In conclusion, our optimized model sheds light on the nuances of academic achievement. The counterintuitive relationship between school support and grades emphasizes the intricate factors affecting student outcomes. As we look ahead, expanding our dataset or enhancing our feature engineering may provide even more robust insights.
Conclusion
The objective of this paper was to scrutinize the supposition that student performance in mathematics can be influenced by factors such as alcohol consumption and absences. A multifaceted linear regression model was employed, Key findings and insights include:
-
Alcohol Consumption: The study found no significant evidence to suggest that alcohol consumption influences students’ performance. This is further supported by the regplot, indicating no strong linear association between daily alcohol consumption and scores.
-
Significant Predictors: Variables such as students’ gender, travel time, study time, educational support, and outside activities had statistically significant effects on performance. Specifically:
- Male students, on average, scored higher than female students.

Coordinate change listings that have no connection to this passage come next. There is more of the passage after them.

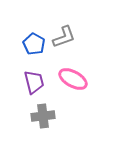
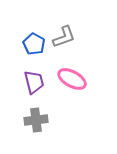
pink ellipse: moved 1 px left
gray cross: moved 7 px left, 4 px down
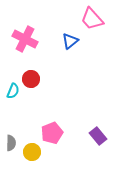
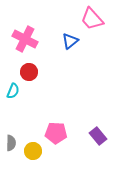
red circle: moved 2 px left, 7 px up
pink pentagon: moved 4 px right; rotated 25 degrees clockwise
yellow circle: moved 1 px right, 1 px up
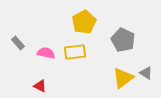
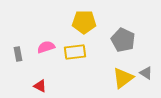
yellow pentagon: rotated 30 degrees clockwise
gray rectangle: moved 11 px down; rotated 32 degrees clockwise
pink semicircle: moved 6 px up; rotated 30 degrees counterclockwise
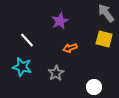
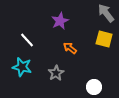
orange arrow: rotated 56 degrees clockwise
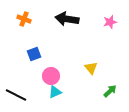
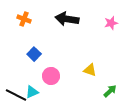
pink star: moved 1 px right, 1 px down
blue square: rotated 24 degrees counterclockwise
yellow triangle: moved 1 px left, 2 px down; rotated 32 degrees counterclockwise
cyan triangle: moved 23 px left
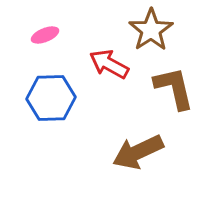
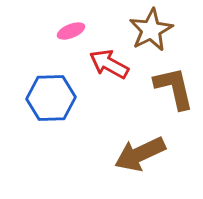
brown star: rotated 6 degrees clockwise
pink ellipse: moved 26 px right, 4 px up
brown arrow: moved 2 px right, 2 px down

- Those receiving extra educational support tended to perform worse.
- Longer study times were associated with better scores.

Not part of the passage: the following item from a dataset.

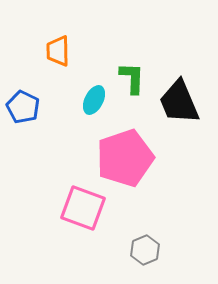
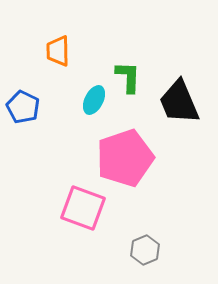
green L-shape: moved 4 px left, 1 px up
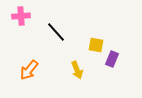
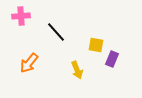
orange arrow: moved 7 px up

- More failures corresponded with lower scores.
- Going out more frequently led to a decrease in performance.
-
Model Diagnostic: Even though the residuals of the model deviated from normality (indicating potential issues with heteroscedasticity), there was no autocorrelation present. There was also no major issue of multicollinearity among the model predictors. However, a potential outlier was observed in the ‘absences’ variable, which could influence the model’s accuracy and requires further investigation.
-
Limitations:
- The dataset encompasses students from two schools, potentially limiting the extrapolation of these findings to a broader educational context or different cultural settings.
- The methodology, reliant on self-reported data, might instigate biases. Students’ inclination to underreport or overreport certain behaviors, such as alcohol consumption or absences, can impact the accuracy and reliability of the results. Furthermore, the study’s focus on mathematical performance might not reflect the holistic academic capabilities of the student body, as performance in other subjects wasn’t evaluated.
In summary, while alcohol consumption doesn’t appear to be a primary factor influencing student grades based on this dataset, several other variables like study time, number of failures, and extra educational support have marked impacts on academic performance. Future work can enhance these findings by refining the analysis and exploring other related factors.